Arnout Vandecappelle arnout at mind.be
Sun Oct 3 09:49:24 UTC 2021



On 02/10/2021 21:22, Petr Vorel wrote:
> Hi Yann, Arnout, all,
> 
>> Petr, Arnout, All,
> 
>> On 2021-09-30 22:16 +0200, Petr Vorel spake thusly:
>>>> On 2021-09-26 23:32 +0200, Arnout Vandecappelle spake thusly:
>>>>> On 21/09/2021 22:51, Petr Vorel wrote:
>>>> This is causing quite some issues.
>> [--SNIP--]
>>>> Second, this is causing a lot of error messages:
>>>>      $ make defconfig
>>>>      [...]
>>>>      $ make help
>>>>      make[1]: command: Command not found
>>>>      [...]
>>> New error. But I was not able to reproduce it on x86_64 on current master
>>> (5916cc5011). What am I missing to reproduce it?
> 
>> We've investigated with Arnout, who was also unable to reproduce, and we
>> eventually found the cause for this issue, which is two fold.
> Thanks a lot for investigation!
> 
>> First, make, at least in some versions of make, will run commands that
>> it believes are "simple", directly with execve() (or any other exec*()
>> wrapper), instead of running it through a shell via system().
> 
>> This is what happens when it see a command like this:
> 
>>      export PERL=$(shell command -v perl)
> Hm, that's bad. Can you post any version which is affected?
> It looks like I tested it only on 4.3, but have plenty of VM with older
> make releases.
> 
>> which we have in package/Makefile.in at 240. In this case, make will try to
> NOTE for myself (when debugging this later): package/Makefile.in (@240 is probably garbage)

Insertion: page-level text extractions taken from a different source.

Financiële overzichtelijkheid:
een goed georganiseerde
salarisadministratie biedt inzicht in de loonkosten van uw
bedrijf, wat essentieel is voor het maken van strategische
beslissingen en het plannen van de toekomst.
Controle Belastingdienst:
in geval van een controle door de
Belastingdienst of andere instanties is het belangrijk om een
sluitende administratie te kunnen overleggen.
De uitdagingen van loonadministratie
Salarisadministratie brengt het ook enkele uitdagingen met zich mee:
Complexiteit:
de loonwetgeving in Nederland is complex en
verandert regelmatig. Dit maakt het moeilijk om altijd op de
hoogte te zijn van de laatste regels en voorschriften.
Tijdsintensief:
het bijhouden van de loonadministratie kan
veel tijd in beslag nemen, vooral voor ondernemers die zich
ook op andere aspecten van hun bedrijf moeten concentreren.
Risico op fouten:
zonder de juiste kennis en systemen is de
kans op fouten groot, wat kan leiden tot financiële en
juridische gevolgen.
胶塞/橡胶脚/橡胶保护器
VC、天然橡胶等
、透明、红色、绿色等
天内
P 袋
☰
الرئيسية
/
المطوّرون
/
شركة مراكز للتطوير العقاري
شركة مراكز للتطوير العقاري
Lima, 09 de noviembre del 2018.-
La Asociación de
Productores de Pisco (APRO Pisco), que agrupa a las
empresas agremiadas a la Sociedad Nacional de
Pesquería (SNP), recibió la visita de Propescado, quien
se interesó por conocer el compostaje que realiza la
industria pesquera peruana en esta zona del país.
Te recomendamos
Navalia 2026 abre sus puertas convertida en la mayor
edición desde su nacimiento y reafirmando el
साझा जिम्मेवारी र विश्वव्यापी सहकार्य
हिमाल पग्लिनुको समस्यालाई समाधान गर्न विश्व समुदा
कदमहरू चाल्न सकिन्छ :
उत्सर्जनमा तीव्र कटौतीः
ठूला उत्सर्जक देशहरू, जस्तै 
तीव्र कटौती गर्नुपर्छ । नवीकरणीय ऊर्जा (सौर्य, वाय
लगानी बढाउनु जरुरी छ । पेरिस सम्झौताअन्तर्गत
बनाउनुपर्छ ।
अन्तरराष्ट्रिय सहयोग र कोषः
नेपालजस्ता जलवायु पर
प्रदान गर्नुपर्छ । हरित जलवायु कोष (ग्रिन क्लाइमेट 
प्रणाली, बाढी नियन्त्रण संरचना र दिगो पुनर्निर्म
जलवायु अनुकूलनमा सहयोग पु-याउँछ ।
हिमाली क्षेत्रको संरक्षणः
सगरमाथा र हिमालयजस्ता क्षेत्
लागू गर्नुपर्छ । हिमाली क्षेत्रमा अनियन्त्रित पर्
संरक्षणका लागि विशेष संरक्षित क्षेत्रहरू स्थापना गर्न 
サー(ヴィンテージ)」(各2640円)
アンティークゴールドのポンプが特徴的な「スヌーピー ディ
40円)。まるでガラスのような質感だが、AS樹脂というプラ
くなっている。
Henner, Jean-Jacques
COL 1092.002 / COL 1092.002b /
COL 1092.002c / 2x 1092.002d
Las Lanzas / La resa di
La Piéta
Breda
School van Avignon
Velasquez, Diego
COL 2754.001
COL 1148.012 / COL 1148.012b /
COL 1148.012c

  It *is* on line 240 in current master, and package/Makefile.in hasn't changed 
since July 4 (except for the command -v replacement, of course).

> 
>> run the command (split à-la python), as can be seen with strace:
> 
>>      ['command', '-v', 'perl']
> 
>> Second, the issue was invisible to Arnout, because the distribution he
>> uses, Fedora, provides /usr/bin/command, which is a simple shell script
>> that just basically does:
> 
>>      #!/bin/sh
>>      builtin command "${@}"
> 
> Hm, wrapping shell builtin into script is really strange.

  POSIX doesn't say anything about `command` etc. being shell builtins. Thus, a 
program written for POSIX may assume that it can execvp("command", ...) (i.e. 
without going through the shell).

  I assume that someone in RedHat encountered such an issue and that that was 
their solution.

> BTW I was already thinking to add similar script to buildroot,

  Right - instead of providing our on `which`, we can also provide our own 
`command`!

  One small caveat though: we currently don't add anything to PATH. Adding our 
own thing (whether it's which or command) will require us to add something to 
PATH, which by itself can have surprising effects as well.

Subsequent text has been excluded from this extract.